When Mai opened her eyes, light flooded in and blinded her. Wincing, she pulled an arm up to cover her eyes.

"You're awake," a familiar voice said.

Mai pushed herself up and looked around.

"Where am I?"

"Labour camp," the voice said.

Mai rubbed her eyes before opening them again. She spotted a red-headed female busying about.

"Ayako?"

"So your brain still works," Ayako muttered. "Good."

Ayako bustled over and stuck a thermometer in Mai's mouth while simultaneously shining a light into both eyes.

"No signs of concussion. You're good to go," Ayako stated, removing the thermometer and checking its reading.

"What?"

"You've been reassigned to work in a camp as a farmer. I am sent here once a month to do health checks if required. Be grateful, this is one of the nicer camps."

Mai frowned and took in the rest of her surroundings. There were several other beds with various patients. A pregnant lady, an old man, two young teenagers with broken arms.

Shivers raced down Mai's arms.

"Head out that door, you two boys should get out of here too," Ayako called. "They won't take kindly to you time wasting."

Mai scrambled to her feet and with a confused expression, followed after the two boys. She soon found herself outside. Rows of wooden huts ran down one side of the compound while expansive fields stretched on the other side.

"Oi, you three, get over to the new rice paddy, the soil needs prep."

Mai soon realised that she and the two boys were the ones being talked to, the boys walked off without waiting for her and still confused, she followed.
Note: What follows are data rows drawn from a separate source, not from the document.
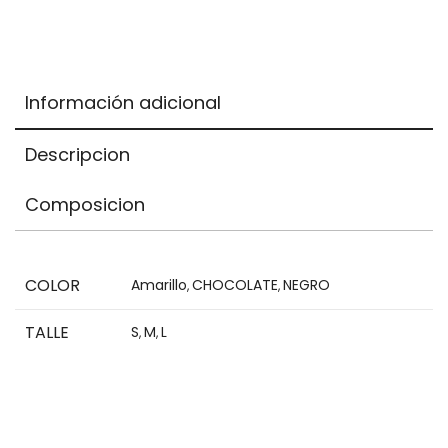
Items.
Your
total
is
Información adicional
$0,00
Descripcion
Composicion
COLOR
Amarillo
CHOCOLATE
NEGRO
,
,
TALLE
S
M
L
,
,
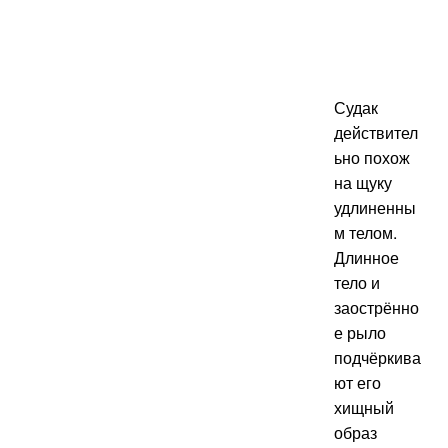
Судак
действител
ьно похож
на щуку
удлиненны
м телом.
Длинное
тело и
заострённо
е рыло
подчёркива
ют его
хищный
образ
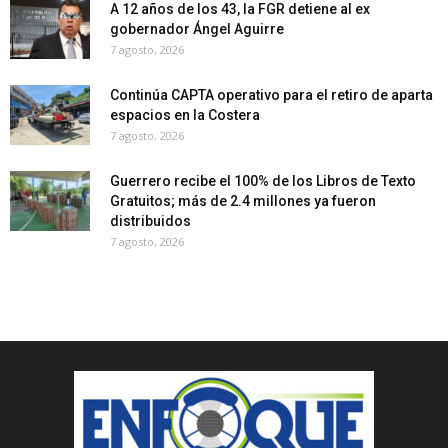
A 12 años de los 43, la FGR detiene al ex
gobernador Ángel Aguirre
7 agosto, 2026
Continúa CAPTA operativo para el retiro de aparta
espacios en la Costera
7 agosto, 2026
Guerrero recibe el 100% de los Libros de Texto
Gratuitos; más de 2.4 millones ya fueron
distribuidos
7 agosto, 2026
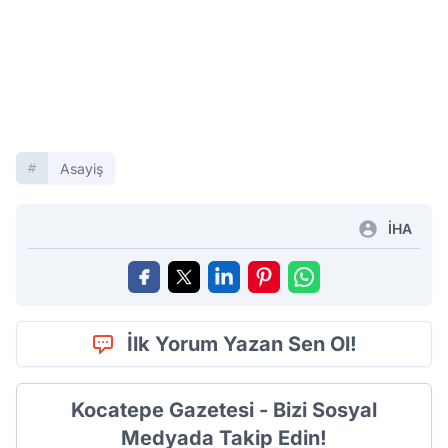
Asayiş
İHA
İlk Yorum Yazan Sen Ol!
Kocatepe Gazetesi - Bizi Sosyal
Medyada Takip Edin!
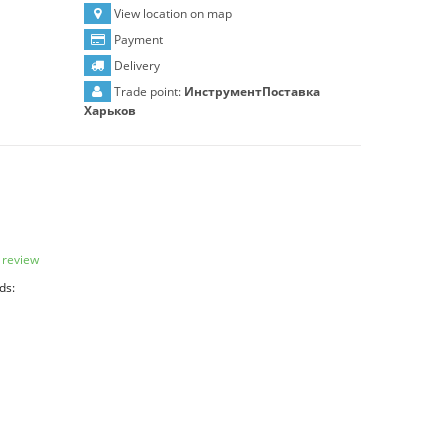
View location on map
Payment
Delivery
Trade point:
ИнструментПоставка
Харьков
 review
ds:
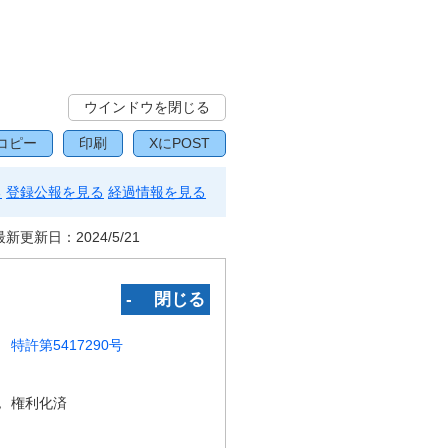
ウインドウを閉じる
コピー
印刷
XにPOST
る
登録公報を見る
経過情報を見る
最新更新日：
2024/5/21
‐ 閉じる
特許第5417290号
況
権利化済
There were about twenty people in the field when they arrived, all bent over and churning the soil with primitive tools. Mai joined in their work, her thoughts still muddled.
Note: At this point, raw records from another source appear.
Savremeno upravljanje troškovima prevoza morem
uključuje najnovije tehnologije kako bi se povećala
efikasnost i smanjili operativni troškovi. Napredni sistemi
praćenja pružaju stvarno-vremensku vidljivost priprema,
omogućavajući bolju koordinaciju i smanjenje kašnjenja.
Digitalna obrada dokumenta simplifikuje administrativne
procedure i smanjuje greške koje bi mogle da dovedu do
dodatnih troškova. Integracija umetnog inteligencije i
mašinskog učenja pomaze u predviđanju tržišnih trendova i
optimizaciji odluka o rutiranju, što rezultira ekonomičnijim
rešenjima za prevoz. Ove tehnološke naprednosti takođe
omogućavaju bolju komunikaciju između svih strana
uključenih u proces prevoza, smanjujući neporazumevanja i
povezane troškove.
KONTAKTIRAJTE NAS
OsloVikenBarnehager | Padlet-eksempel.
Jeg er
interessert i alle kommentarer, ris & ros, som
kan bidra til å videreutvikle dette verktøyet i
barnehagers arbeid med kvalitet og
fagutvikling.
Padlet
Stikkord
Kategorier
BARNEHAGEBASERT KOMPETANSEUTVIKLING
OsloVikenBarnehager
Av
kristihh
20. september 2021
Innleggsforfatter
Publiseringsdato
Vague notions of running away and being knocked out swam about her head as she tried to remember how she got here.

"Oliver," she mumbled. "Oliver was acting weird and then… Gene was there… And the bad men turned up and…"

"Will you shut up."

Mai looked around to see another worker scowling in her direction.

"Sorry."

She bent back over and carried on attacking the soil.


When night fell, the workers were herded like sheep into the wooden huts. There were bunk beds shared by several people and everyone seemed to know their place.

Mai did not have a place. She stood by the door and looked for the comfiest bit of floor, as no beds were spare.

"Oi, kid, come here."

Mai spotted the source of the voice that again sounded sort of familiar. A man with sandy coloured hair slouched at one end of a bottom bunk shared by a tall man.

"I won't bite, come on."

"Do I know you? I recognise your voice," Mai said, edging closer.

"You're new right? I'm Houshou, and up until a few days ago I was the voice of the radio."

Mai's mouth fell open.

"I thought it had changed! Why are you here?"

"I went off script," Houshou said. "What about you?"

"I… I think I took the blame for Oliver."

"Blame for what?" Houshou asked, evidently interested.

"He was looking for his brother, Gene, and his friend, Lin, on the computer he had. He got it from work but he was trying to find them with Madoka. I don't know too much about it but he found Gene and I couldn't let them get split up again… So I took the blame…"

"Brave of you," Houshou muttered.

"Did you say Madoka?" the tall man demanded. Mai turned to see one eye visible under a curtain of dark hair. Mai nodded. "Madoka Mori?"

"Yes… Do you know her?"

"Yes. Is she safe?"

"She was okay the last time I saw her, she had a job welcoming new people to the area and stuff…"

"Good."

"Oh Lin," Houshou admonished, "Stop being all dark and mysterious." He sighed. "What's your name, kid?"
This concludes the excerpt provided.